This week, Acting Comptroller of the Currency Michael Hsu spoke to the Digital Chamber of Commerce to discuss the recent crypto market crash, warning that the crypto space can be dangerous for investors of modest means. He also liked certain crypto transactions to Ponzi schemes, outlining his warning.
“The recent collapse of the TerraUSD stablecoin and associated sell-off in crypto markets has shown that hype-driven growth can lead to bubbles, harm consumers, and crowd out productive innovation,” said the acting comptroller. “What has become clearer to me is that these developments are indicative of the crypto economy’s dependence on hype. The recent events in crypto should serve as a wake-up call and an opportunity to reset and to recalibrate the problems the industry is trying to solve.”
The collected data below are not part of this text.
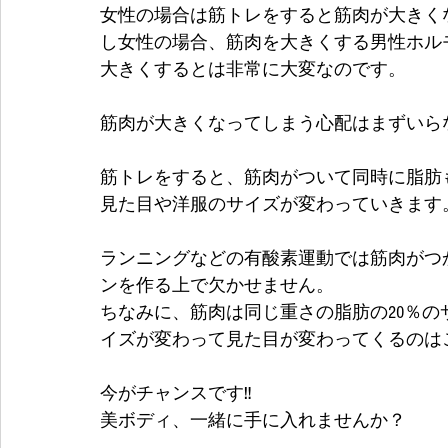
女性の場合は筋トレをすると筋肉が大きく
し女性の場合、筋肉を大きくする男性ホル
大きくするとは非常に大変なのです。
筋肉が大きくなってしまう心配はまずいら
筋トレをすると、筋肉がついて同時に脂肪
見た目や洋服のサイズが変わっていきます
ランニングなどの有酸素運動では筋肉がつ
ンを作る上で欠かせません。
ちなみに、筋肉は同じ重さの脂肪の20％
イズが変わって見た目が変わってくるのは
今がチャンスです‼
美ボディ、一緒に手に入れませんか？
Hsu also outlined how real the contagion risks are within crypto, pointing out how the collapse of Terra spread to Tether and the broader crypto ecosystem.
Still, the acting comptroller was relieved that traditional banks weren’t affected by the cryptocurrency rout. He said the OCC’s work to require a bank’s permission to engage in crypto activities was instrumental in limiting its exposure. “No banks are under stress or even rumored to be under stress due to crypto pressure,” Hsu revealed.
In the past, Michael Hsu shared how he was a skeptic of crypto, and he warned that it was highly fragmented. Hsu noted that the daily addition of new blockchains only led to a need for systems that enabled the transfer of cryptocurrencies between blockchains or cross-chain bridges. The bridges would then expose the system to hacks.
“It is as if instead of converging on a single standard railway gauge to connect the country, innovators are incentivized to build customized railcar systems from scratch,” Hsu described. He also said there wasn’t enough clarity about who custody works and who owns crypto assets bought from an exchange.
Michael Hsu also expressed his concern for products that offered “unsustainably high” yields, which is an effective way to attract investors to the decentralized finance space. He compared yield farming (lending out one’s crypto using smart contracts in return for yield) with a Ponzi scheme.
Cowen analyst Jaret Seiberg believes Hsu’s comments infer banks will have a challenging time participating in crypto. He also says it’s hard to see the OCC issuing limited-purpose charters for financial entities to participate in crypto because Hsu wants to protect the banking system from crypto risks.